→ Exercise: Where in the data below does the word "zona" appear? Copy each line that holds it.

→ Input:
━━━━━━━━━━━━━━━━

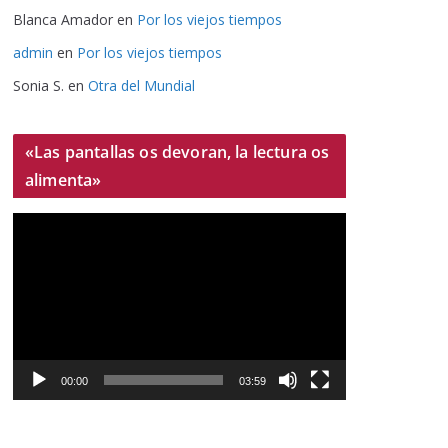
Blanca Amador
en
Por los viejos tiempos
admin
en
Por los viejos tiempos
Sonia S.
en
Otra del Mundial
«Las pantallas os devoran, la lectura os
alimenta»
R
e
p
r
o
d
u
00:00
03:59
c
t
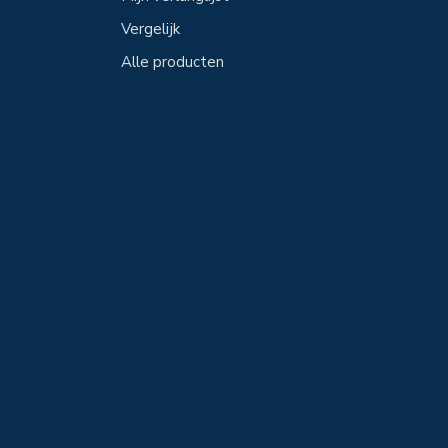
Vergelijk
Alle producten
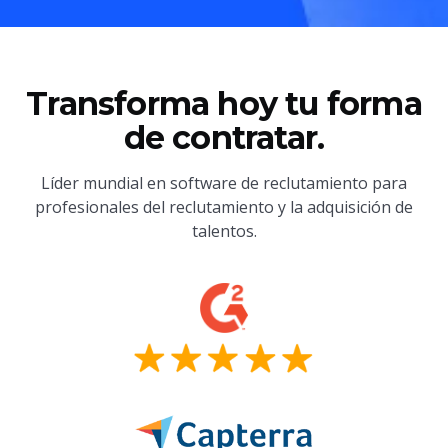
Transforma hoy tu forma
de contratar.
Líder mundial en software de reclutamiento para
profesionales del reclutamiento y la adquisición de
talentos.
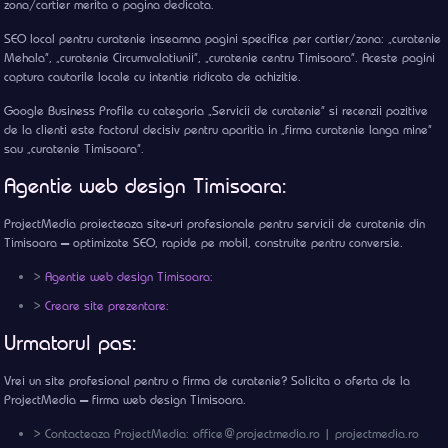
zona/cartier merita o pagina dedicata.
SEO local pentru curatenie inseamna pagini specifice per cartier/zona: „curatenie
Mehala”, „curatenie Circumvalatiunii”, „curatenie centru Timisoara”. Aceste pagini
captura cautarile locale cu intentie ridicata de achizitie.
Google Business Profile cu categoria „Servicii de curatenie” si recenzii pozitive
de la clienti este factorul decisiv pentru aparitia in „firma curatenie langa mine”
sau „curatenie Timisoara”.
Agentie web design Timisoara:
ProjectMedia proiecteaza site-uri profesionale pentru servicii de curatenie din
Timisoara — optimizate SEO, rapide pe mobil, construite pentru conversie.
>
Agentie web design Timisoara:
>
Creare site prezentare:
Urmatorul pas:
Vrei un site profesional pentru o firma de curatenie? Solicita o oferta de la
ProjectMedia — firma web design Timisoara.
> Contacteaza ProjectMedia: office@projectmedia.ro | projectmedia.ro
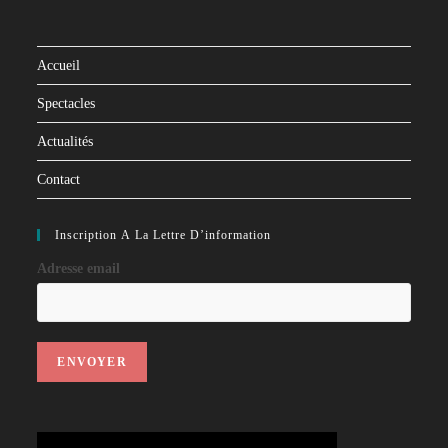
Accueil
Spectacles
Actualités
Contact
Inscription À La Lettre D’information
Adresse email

━━━━━━━━━━━━━━━━

→ Output of the exercise:
zona/cartier merita o pagina dedicata.
SEO local pentru curatenie inseamna pagini specifice per cartier/zona: „curatenie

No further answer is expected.